One of the reasons that I love TDD, is that it promotes fast feedback. You write a line, execute the tests, and see what the results are. I write outside-in-TDD most of the time. Occasionally, I don’t have a clear idea of what tests to write, or I am doing exploratory coding.

For example, lately I’ve found myself writing a fair amount of raw SQL queries (without an ORM). SQL is finicky, and produced notoriously hard-to-decipher errors. As a consequence, I like to build up SQL in small increments, and execute the work-in-progress statement often, to see it and its output alongside each other. My workflow looks something like this:

What is going on? I selected some SQL, executed in psql, and appended the commented-out output into the same selection. After inspection, I can change the statement and repeat.

Why?

The benefit I get from this workflow is that I can iterate in small steps, get feedback on what the current code does, and continue accordingly. This workflow is heavily inspired by Ruby’s xmpfilter or the newer seeing_is_believing. Both tools take Ruby code as input, execute it, and then record all (or some) of the evaluated code as comments to the code.

How?

This workflow is made possible by leveraging the pipe Atom package. I previously described it. It allows sending the current selection in Atom to any Unix command (or series of piped commands) and replaces the selection with the output.
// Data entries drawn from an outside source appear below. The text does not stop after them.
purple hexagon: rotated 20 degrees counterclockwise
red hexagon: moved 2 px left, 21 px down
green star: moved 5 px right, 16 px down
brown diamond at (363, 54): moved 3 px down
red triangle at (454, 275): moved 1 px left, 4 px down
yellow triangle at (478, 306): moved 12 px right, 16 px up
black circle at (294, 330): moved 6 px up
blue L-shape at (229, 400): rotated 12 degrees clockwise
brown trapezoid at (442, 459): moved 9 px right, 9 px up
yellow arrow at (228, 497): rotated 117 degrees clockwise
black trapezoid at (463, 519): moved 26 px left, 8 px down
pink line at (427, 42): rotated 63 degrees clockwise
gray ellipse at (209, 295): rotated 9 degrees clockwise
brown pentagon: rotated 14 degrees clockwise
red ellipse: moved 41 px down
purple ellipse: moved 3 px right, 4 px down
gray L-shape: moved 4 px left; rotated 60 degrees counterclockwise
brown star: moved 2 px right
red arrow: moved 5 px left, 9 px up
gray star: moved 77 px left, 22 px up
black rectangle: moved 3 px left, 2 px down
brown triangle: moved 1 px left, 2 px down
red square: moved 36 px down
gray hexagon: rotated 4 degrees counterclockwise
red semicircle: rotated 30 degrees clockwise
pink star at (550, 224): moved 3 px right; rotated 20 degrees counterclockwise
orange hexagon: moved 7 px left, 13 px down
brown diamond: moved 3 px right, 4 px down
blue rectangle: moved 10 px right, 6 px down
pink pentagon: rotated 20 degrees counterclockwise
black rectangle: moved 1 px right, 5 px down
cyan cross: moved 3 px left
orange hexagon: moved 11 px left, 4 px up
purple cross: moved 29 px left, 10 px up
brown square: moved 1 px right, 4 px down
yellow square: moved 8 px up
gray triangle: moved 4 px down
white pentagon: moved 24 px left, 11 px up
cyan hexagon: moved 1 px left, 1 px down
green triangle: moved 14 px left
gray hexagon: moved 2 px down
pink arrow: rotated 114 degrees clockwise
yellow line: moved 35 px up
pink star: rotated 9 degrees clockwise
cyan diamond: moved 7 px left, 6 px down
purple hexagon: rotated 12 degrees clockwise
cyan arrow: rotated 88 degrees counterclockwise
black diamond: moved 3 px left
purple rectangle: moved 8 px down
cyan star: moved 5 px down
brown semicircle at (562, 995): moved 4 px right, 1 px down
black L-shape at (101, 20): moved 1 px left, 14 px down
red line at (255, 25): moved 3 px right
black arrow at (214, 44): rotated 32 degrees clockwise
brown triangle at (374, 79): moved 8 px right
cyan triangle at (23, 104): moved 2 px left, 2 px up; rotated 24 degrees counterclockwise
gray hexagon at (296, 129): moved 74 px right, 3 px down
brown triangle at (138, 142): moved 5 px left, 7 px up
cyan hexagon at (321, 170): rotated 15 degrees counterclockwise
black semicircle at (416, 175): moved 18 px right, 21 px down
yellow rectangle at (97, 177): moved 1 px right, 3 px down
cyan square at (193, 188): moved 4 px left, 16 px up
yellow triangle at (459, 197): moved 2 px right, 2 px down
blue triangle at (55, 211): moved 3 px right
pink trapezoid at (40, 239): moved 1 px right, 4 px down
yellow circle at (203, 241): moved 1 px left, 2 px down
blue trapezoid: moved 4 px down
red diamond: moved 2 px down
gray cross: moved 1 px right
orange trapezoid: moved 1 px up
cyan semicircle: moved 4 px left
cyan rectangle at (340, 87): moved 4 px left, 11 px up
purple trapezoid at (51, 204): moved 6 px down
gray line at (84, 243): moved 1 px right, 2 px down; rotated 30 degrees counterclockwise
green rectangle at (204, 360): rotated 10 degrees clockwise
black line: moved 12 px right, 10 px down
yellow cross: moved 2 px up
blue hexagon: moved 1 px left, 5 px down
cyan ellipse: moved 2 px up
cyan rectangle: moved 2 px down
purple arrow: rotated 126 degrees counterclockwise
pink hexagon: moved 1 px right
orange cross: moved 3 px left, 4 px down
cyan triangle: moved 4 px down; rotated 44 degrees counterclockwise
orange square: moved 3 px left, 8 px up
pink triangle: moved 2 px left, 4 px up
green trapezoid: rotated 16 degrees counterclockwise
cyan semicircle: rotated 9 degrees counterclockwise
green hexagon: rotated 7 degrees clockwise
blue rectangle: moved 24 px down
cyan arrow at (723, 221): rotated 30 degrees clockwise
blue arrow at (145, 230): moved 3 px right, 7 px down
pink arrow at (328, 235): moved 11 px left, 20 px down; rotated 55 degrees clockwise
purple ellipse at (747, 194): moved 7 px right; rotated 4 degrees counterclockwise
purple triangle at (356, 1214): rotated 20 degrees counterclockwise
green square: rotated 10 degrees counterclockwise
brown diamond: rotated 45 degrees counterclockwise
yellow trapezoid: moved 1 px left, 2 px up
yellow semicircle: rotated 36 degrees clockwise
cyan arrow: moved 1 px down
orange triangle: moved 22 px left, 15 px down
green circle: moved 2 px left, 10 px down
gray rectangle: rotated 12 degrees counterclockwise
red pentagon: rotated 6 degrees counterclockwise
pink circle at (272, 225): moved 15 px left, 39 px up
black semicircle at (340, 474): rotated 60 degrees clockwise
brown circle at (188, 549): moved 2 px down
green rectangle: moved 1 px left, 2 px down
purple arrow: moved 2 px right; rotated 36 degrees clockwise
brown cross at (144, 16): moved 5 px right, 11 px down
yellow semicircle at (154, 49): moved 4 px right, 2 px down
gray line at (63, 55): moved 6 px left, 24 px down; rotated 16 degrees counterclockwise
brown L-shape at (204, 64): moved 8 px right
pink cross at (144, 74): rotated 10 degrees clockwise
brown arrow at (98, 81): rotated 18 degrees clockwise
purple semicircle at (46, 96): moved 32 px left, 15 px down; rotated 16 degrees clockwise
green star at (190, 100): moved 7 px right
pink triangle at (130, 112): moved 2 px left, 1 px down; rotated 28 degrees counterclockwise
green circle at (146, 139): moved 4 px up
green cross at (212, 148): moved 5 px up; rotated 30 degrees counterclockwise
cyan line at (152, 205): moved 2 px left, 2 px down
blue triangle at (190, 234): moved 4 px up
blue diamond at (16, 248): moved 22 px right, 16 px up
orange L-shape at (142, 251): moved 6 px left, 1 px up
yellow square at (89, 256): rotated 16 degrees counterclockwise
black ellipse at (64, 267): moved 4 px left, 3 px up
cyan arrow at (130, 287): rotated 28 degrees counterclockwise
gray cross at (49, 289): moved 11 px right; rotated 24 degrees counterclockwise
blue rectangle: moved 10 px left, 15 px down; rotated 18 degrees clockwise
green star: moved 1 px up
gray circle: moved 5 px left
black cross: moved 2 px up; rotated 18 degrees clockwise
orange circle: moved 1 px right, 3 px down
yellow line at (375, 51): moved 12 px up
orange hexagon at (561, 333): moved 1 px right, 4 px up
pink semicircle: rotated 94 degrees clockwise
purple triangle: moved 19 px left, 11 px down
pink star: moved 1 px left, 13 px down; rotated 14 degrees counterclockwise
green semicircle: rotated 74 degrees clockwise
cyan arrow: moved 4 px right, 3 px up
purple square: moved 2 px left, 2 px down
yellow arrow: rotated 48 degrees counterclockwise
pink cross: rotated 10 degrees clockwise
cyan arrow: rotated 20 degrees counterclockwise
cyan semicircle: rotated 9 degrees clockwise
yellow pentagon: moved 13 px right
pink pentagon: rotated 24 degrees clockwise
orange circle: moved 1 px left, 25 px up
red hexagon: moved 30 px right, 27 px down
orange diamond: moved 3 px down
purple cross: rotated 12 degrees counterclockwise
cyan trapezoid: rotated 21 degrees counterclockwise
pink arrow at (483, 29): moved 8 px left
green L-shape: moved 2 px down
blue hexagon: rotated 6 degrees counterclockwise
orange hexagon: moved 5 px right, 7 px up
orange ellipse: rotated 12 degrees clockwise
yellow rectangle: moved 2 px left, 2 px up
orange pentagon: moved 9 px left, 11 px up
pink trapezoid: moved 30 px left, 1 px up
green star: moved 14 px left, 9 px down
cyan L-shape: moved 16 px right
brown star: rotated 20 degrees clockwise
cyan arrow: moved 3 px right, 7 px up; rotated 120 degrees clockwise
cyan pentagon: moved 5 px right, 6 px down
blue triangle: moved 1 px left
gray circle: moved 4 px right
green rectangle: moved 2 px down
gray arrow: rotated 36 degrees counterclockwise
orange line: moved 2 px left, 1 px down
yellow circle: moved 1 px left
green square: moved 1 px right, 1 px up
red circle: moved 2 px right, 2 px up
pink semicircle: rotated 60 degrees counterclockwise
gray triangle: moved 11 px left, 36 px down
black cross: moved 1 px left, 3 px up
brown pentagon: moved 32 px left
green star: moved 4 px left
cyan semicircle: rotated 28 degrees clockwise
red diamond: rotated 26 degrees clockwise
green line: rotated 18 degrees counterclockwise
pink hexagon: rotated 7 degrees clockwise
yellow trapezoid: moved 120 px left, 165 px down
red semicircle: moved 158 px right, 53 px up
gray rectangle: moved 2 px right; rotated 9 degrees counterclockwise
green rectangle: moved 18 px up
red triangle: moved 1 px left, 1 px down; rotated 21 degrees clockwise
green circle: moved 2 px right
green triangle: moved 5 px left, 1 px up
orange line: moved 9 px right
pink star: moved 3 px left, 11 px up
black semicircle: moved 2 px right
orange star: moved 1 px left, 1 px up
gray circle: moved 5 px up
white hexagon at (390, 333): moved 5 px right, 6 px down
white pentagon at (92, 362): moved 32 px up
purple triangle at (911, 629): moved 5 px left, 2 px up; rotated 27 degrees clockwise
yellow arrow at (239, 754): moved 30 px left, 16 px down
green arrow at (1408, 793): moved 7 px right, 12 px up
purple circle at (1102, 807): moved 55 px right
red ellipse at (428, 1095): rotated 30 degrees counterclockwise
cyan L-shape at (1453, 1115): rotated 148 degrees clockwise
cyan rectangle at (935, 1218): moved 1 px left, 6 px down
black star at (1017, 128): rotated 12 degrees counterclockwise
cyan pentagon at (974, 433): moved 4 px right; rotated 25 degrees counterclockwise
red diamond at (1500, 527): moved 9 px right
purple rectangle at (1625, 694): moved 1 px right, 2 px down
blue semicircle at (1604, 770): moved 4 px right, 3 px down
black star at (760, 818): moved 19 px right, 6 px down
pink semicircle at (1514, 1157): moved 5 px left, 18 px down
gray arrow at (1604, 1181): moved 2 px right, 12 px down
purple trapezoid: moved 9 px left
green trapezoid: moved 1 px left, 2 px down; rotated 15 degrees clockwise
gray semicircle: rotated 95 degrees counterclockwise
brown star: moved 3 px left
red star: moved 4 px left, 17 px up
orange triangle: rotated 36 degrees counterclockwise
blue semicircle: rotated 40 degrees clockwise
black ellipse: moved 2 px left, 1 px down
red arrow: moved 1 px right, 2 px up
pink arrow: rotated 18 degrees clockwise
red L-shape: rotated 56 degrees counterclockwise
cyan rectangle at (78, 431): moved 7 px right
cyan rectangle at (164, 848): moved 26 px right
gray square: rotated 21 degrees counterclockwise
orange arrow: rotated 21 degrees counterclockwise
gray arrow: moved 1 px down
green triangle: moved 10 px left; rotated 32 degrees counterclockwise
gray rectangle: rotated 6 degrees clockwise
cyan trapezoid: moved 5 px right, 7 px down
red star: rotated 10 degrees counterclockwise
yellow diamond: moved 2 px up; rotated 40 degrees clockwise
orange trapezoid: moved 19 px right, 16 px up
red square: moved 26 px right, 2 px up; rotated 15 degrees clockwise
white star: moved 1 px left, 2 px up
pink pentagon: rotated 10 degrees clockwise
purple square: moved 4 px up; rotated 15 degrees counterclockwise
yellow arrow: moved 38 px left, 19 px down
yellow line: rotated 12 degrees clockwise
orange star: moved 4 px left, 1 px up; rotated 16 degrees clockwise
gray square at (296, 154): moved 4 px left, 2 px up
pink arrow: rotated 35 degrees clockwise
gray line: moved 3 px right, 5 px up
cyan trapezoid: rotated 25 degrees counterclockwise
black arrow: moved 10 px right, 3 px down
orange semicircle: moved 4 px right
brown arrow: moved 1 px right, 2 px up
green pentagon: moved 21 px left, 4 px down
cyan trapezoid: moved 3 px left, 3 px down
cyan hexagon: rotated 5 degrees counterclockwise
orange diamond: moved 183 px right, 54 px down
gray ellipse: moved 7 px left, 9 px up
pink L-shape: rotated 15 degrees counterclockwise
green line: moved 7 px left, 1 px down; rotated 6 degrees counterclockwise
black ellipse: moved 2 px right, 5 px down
Building on top of that, I wanted a unix command (that I called io, for lack of imagination) that would output both the original input and the commented-out output:

1
2
3
4
5
6
7
8
9
10
11
12
13
14
#!/usr/bin/env bash
# Prints stdin and executes in the given program, commenting the output.

set -euo pipefail

# Determine which comment pattern to use
case $1 in
  psql)
    comment='-- ' ;;
  *)
    comment='# ' ;;
esac

grep -v "^$comment" /dev/stdin | tee >("$@" | sed "s/^/$comment/")

The case statement selects the correct comment prefix. It is customary in many Unix tools to treat a line starting with # as a comment. psql is different, in that it uses -- prefix. I haven’t needed support for anything else, but it’s easily extendible.

The meat of the execution breaks down like this:

1
2
3
4
5
6
7
8
9
10
11
12
13
14
15
16
17
# Reads /dev/stdin and removes and lines starting with a comment
grep -v "^$comment" /dev/stdin

# The comment-less input, is now send to tee.
# tee will redirect the input to a file and to stdout.
| tee

# Instead of a file, we give tee a sub-shell as a file descriptor, using
# process substition.
>( )

# That subshell will execute the rest of the arguments passed to io
# as a command
"$@"

# the output is piped to sed, to add the comment prefix to every line
| sed "s/^/$comment/"

The result is that the final output is what we have been looking for: The original input without comments, plus the executed input with comments added.

From my point of view, this is a great example of the Unix philosophy: Composing utilities to create new functionality. I took advantage of the flexibility in input/output redirection and process substitution to improve my development workflow.